Diseases of the heart of lungs: Dogs can suffer from heart and lung disease or failure, just like us. Fortunately, when they’re caught early, they are treatable. A common symptom of these types of conditions is excessive panting in dogs, along with general breathing difficulty and coughing.
Laryngeal paralysis: When the larynx (voice box) muscles malfunction, breathing can become incredibly difficult. Excessive panting in dogs combined with loud, raspy breathing are the most common symptoms.
Other causes of excessive panting in dogs:
- Cushing’s disease
- Respiratory disorders
- A variety of chronic illnesses
Head to the vet
While it’s normal for any pup to pant during a long walk or run, when it’s warm outside or even if they’re just really happy to see you, a healthy dog shouldn’t pant too much outside of these situations.
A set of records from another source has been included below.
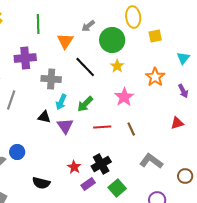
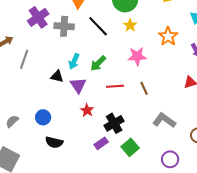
purple cross: (25, 58) -> (38, 17), turned -30
gray cross: (51, 79) -> (64, 26), moved
pink star: (124, 97) -> (137, 56), turned 30
blue circle: (17, 152) -> (43, 117), moved
red star: (74, 167) -> (87, 110), moved

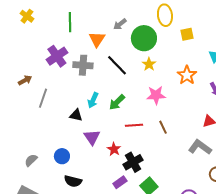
purple triangle: (78, 85) -> (92, 137), moved
red star: (87, 110) -> (114, 149), moved
gray L-shape: (164, 120) -> (200, 147), moved

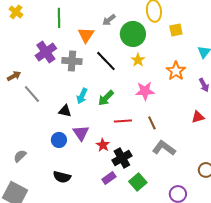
gray line: (43, 98) -> (32, 94), turned -60
gray L-shape: (200, 147) -> (164, 148), moved
blue circle: (62, 156) -> (59, 140), moved

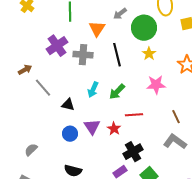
black line: (106, 61) -> (117, 55), turned 30
black triangle: (65, 111) -> (68, 105), moved
brown line: (152, 123) -> (176, 117), moved
red star: (103, 145) -> (114, 129), moved

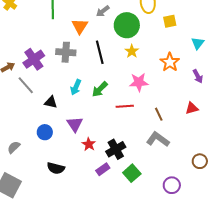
purple cross: (57, 46) -> (34, 59), moved
red line: (134, 115) -> (125, 106), moved
red star: (114, 129) -> (89, 144), moved
blue circle: (70, 134) -> (45, 132), moved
If you notice excessive panting in dogs which is happening frequently, get to the vets as soon as you can. Your pup may be suffering from one of the conditions above - so it’s best to get them fixed up quickly.
If you believe heatstroke could be to blame, take the steps we mentioned earlier and then, go straight to the vet - whether it's day or night! Don’t ever assume heatstroke will get better on its own - it’s a life-threatening condition.
Now that you know the causes of excessive panting in dogs and what's normal when it comes to panting, you can keep a close eye on your beloved canine buddy!